* encoding detection from <meta> tags doesn't normalize encodings - Python doesn't use the same names as HTML;
* I'm still not sure encoding detection is correct, as it is unclear what are priorities in the current implementation. It should be 1) Content-Type header; 2) BOM marks; 3) encoding in meta tags (or xml declared encoding if you support it); 4) content-based guessing - chardet, etc., or just a default value. I.e. encoding in meta should have less priority than Content-Type header, but more priority than chardet, and if I understand it properly, response.text is decoded both using Content-Type header and chardet.

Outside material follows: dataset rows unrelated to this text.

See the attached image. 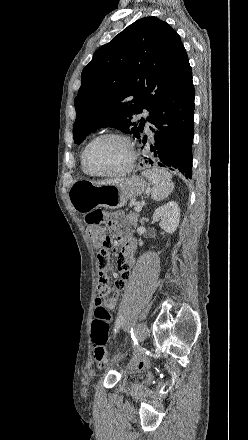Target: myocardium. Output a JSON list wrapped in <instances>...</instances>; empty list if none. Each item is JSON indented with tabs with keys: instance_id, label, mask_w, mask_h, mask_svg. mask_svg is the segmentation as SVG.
Returning <instances> with one entry per match:
<instances>
[{
	"instance_id": "obj_1",
	"label": "myocardium",
	"mask_w": 248,
	"mask_h": 440,
	"mask_svg": "<svg viewBox=\"0 0 248 440\" xmlns=\"http://www.w3.org/2000/svg\"><path fill=\"white\" fill-rule=\"evenodd\" d=\"M105 138H118L121 139L122 141H124L128 148H129V160L126 164V166L118 171H114V172H97L95 170H93L89 164V153L91 148L100 140L105 139ZM137 159V153L134 147V144L131 140V138L121 132L118 131H109V132H105L102 133L96 137H94L86 146L85 151H84V155H83V161H84V165L85 168L87 169V171L93 175V176H97V177H120L123 176L127 173H129L133 167L134 164L136 162Z\"/></svg>"
}]
</instances>
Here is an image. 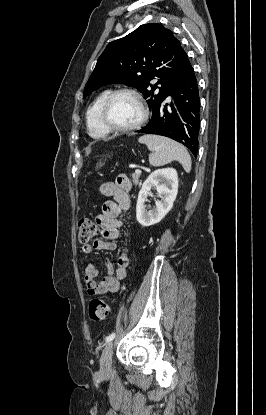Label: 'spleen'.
Wrapping results in <instances>:
<instances>
[{
    "mask_svg": "<svg viewBox=\"0 0 266 415\" xmlns=\"http://www.w3.org/2000/svg\"><path fill=\"white\" fill-rule=\"evenodd\" d=\"M139 143L145 144L152 152L149 156V162L152 166H164L176 160L186 173L191 171V157L181 144L158 135H143L139 138Z\"/></svg>",
    "mask_w": 266,
    "mask_h": 415,
    "instance_id": "obj_1",
    "label": "spleen"
}]
</instances>
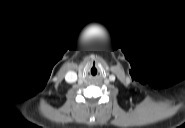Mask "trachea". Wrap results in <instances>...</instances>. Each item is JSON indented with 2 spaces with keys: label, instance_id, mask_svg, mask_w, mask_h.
Segmentation results:
<instances>
[{
  "label": "trachea",
  "instance_id": "trachea-1",
  "mask_svg": "<svg viewBox=\"0 0 185 128\" xmlns=\"http://www.w3.org/2000/svg\"><path fill=\"white\" fill-rule=\"evenodd\" d=\"M90 74L92 76H96L98 74V69L96 66H92L91 70H90Z\"/></svg>",
  "mask_w": 185,
  "mask_h": 128
}]
</instances>
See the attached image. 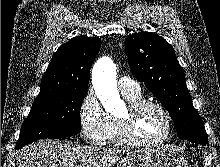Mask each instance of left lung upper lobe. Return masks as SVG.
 <instances>
[{
    "label": "left lung upper lobe",
    "instance_id": "5c2ea615",
    "mask_svg": "<svg viewBox=\"0 0 220 167\" xmlns=\"http://www.w3.org/2000/svg\"><path fill=\"white\" fill-rule=\"evenodd\" d=\"M125 50L132 73L169 112L180 139L207 142L172 46L155 33L139 32L126 38Z\"/></svg>",
    "mask_w": 220,
    "mask_h": 167
}]
</instances>
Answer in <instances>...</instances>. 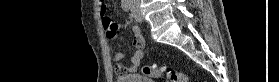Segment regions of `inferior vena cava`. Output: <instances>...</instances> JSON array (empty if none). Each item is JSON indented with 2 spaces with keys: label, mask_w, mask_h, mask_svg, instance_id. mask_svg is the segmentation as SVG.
I'll list each match as a JSON object with an SVG mask.
<instances>
[{
  "label": "inferior vena cava",
  "mask_w": 279,
  "mask_h": 82,
  "mask_svg": "<svg viewBox=\"0 0 279 82\" xmlns=\"http://www.w3.org/2000/svg\"><path fill=\"white\" fill-rule=\"evenodd\" d=\"M131 4L133 7L134 12H139V0H131Z\"/></svg>",
  "instance_id": "1"
}]
</instances>
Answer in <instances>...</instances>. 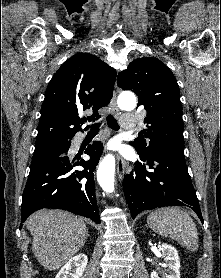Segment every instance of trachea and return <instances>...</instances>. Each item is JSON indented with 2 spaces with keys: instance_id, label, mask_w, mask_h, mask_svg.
Here are the masks:
<instances>
[{
  "instance_id": "trachea-1",
  "label": "trachea",
  "mask_w": 221,
  "mask_h": 278,
  "mask_svg": "<svg viewBox=\"0 0 221 278\" xmlns=\"http://www.w3.org/2000/svg\"><path fill=\"white\" fill-rule=\"evenodd\" d=\"M106 121L110 128H112L114 130H119L120 127L117 123V120L111 114L106 117ZM99 127H100V124H94L91 126L90 131H98Z\"/></svg>"
}]
</instances>
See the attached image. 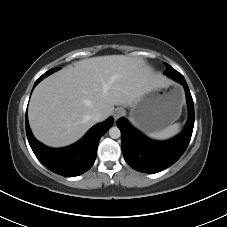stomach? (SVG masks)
<instances>
[{
  "label": "stomach",
  "instance_id": "obj_1",
  "mask_svg": "<svg viewBox=\"0 0 227 227\" xmlns=\"http://www.w3.org/2000/svg\"><path fill=\"white\" fill-rule=\"evenodd\" d=\"M183 99L179 87L151 89L132 105L129 119L145 132L162 130L180 116Z\"/></svg>",
  "mask_w": 227,
  "mask_h": 227
}]
</instances>
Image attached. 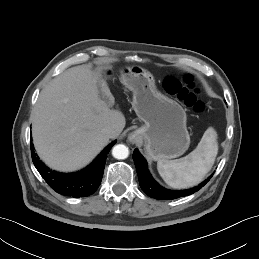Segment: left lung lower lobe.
I'll use <instances>...</instances> for the list:
<instances>
[{"label": "left lung lower lobe", "mask_w": 259, "mask_h": 259, "mask_svg": "<svg viewBox=\"0 0 259 259\" xmlns=\"http://www.w3.org/2000/svg\"><path fill=\"white\" fill-rule=\"evenodd\" d=\"M133 159L136 165L137 174L141 189L148 196L158 200H172L183 196L191 195L200 190L212 177V175L200 185L191 189L173 191L161 187L150 175L146 160L137 149L134 150Z\"/></svg>", "instance_id": "1"}]
</instances>
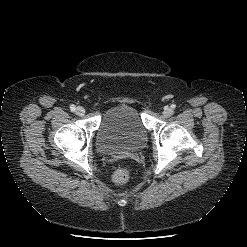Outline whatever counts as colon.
I'll list each match as a JSON object with an SVG mask.
<instances>
[{"label": "colon", "instance_id": "1", "mask_svg": "<svg viewBox=\"0 0 247 247\" xmlns=\"http://www.w3.org/2000/svg\"><path fill=\"white\" fill-rule=\"evenodd\" d=\"M113 182L117 185L125 184L129 179V171L125 167H118L112 175Z\"/></svg>", "mask_w": 247, "mask_h": 247}]
</instances>
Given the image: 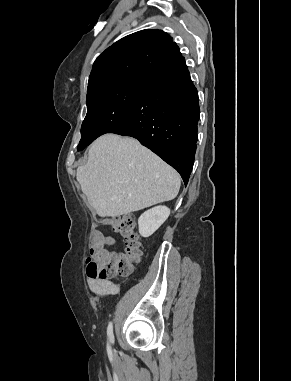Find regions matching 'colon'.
Returning a JSON list of instances; mask_svg holds the SVG:
<instances>
[{
	"instance_id": "1",
	"label": "colon",
	"mask_w": 291,
	"mask_h": 381,
	"mask_svg": "<svg viewBox=\"0 0 291 381\" xmlns=\"http://www.w3.org/2000/svg\"><path fill=\"white\" fill-rule=\"evenodd\" d=\"M103 222L123 238L124 249L114 252L106 247L92 248L87 261V275L101 279L116 275L128 276L144 255L142 243L135 232L134 219L132 216H116Z\"/></svg>"
}]
</instances>
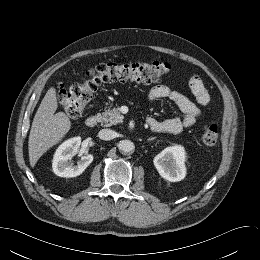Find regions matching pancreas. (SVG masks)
<instances>
[{"mask_svg": "<svg viewBox=\"0 0 260 260\" xmlns=\"http://www.w3.org/2000/svg\"><path fill=\"white\" fill-rule=\"evenodd\" d=\"M99 121L105 127H110L117 123L123 122V116L121 115L119 108L108 109L99 115Z\"/></svg>", "mask_w": 260, "mask_h": 260, "instance_id": "cf45deb5", "label": "pancreas"}]
</instances>
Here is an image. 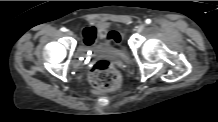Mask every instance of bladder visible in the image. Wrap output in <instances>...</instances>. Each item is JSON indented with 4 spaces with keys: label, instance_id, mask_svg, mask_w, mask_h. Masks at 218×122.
Here are the masks:
<instances>
[{
    "label": "bladder",
    "instance_id": "bladder-1",
    "mask_svg": "<svg viewBox=\"0 0 218 122\" xmlns=\"http://www.w3.org/2000/svg\"><path fill=\"white\" fill-rule=\"evenodd\" d=\"M100 38L102 39V43L97 46L99 50H112L114 49V40L111 38L109 33L101 32ZM125 54V53H123Z\"/></svg>",
    "mask_w": 218,
    "mask_h": 122
}]
</instances>
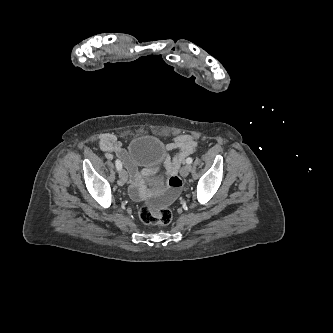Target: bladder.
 <instances>
[{
	"label": "bladder",
	"mask_w": 333,
	"mask_h": 333,
	"mask_svg": "<svg viewBox=\"0 0 333 333\" xmlns=\"http://www.w3.org/2000/svg\"><path fill=\"white\" fill-rule=\"evenodd\" d=\"M166 149L158 137L154 135L135 136L128 146V157L142 167H153L161 163Z\"/></svg>",
	"instance_id": "31cf9c89"
}]
</instances>
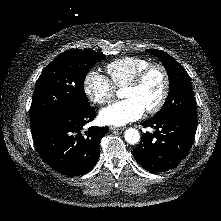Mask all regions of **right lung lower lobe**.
Wrapping results in <instances>:
<instances>
[{
  "label": "right lung lower lobe",
  "instance_id": "1",
  "mask_svg": "<svg viewBox=\"0 0 221 221\" xmlns=\"http://www.w3.org/2000/svg\"><path fill=\"white\" fill-rule=\"evenodd\" d=\"M93 107L85 111L54 114L31 127L35 147L44 161L54 170L73 177L89 172L100 156V139L108 127H90L85 134L80 130L94 119Z\"/></svg>",
  "mask_w": 221,
  "mask_h": 221
}]
</instances>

* lxml's fromstring handles XML (XHTML) encoding declarations, and it may fail in case of unicode data (http://lxml.de/parsing.html#python-unicode-strings), so passing response.text to fromstring is not good. At the same time, relying on lxml to detect encoding is not enough, as http headers should have a higher priority. In parsel we're re-encoding text to utf8, and forcing utf8 parser for lxml to solve it: https://github.com/scrapy/parsel/blob/f6103c8808170546ecf046....
* absolute_links doesn't look correct for base urls which contain path. It also may have issues with urls like tel:1122333, or mailto:.
For encoding detection we're using https://github.com/scrapy/w3lib/blob/c1a030582ec30423c40215f... in Scrapy. It works well overall; its weakness is that it doesn't require a HTML tree, and doesn't parse it, extracting meta information only from first 4Kb using a regex (4Kb limit is not good). Other than that, it does all the right things AFAIK.